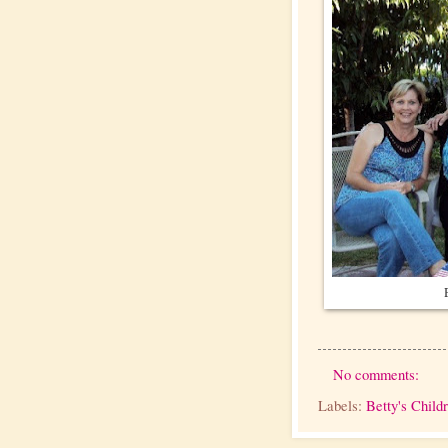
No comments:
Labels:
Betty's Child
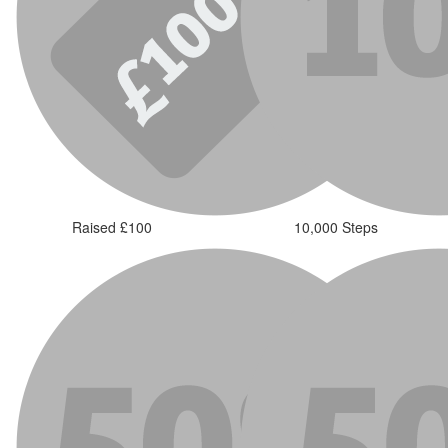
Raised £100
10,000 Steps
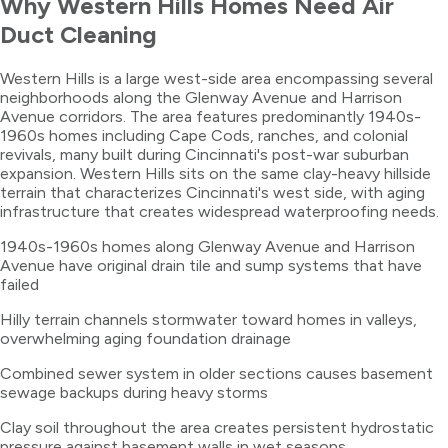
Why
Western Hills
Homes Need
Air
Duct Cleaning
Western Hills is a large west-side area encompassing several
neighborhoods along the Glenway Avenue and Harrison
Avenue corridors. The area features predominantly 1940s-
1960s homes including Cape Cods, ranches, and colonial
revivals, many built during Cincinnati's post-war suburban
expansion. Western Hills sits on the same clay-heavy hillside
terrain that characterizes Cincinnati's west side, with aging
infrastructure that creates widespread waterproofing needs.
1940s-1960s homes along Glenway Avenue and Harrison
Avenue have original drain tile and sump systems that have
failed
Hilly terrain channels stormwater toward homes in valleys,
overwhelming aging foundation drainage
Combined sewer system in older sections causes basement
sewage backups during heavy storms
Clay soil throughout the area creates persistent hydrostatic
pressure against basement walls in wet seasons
****************
• _ABOUT THIS TASK_: What you return should be the entries from above, unchanged and without their images.

• _EXERCISE RESULT_:
No comments:
Labels:
Betty's Child
Raised £100
10,000 Steps
Why
Western Hills
Homes Need
Air
Duct Cleaning
Western Hills is a large west-side area encompassing several
neighborhoods along the Glenway Avenue and Harrison
Avenue corridors. The area features predominantly 1940s-
1960s homes including Cape Cods, ranches, and colonial
revivals, many built during Cincinnati's post-war suburban
expansion. Western Hills sits on the same clay-heavy hillside
terrain that characterizes Cincinnati's west side, with aging
infrastructure that creates widespread waterproofing needs.
1940s-1960s homes along Glenway Avenue and Harrison
Avenue have original drain tile and sump systems that have
failed
Hilly terrain channels stormwater toward homes in valleys,
overwhelming aging foundation drainage
Combined sewer system in older sections causes basement
sewage backups during heavy storms
Clay soil throughout the area creates persistent hydrostatic
pressure against basement walls in wet seasons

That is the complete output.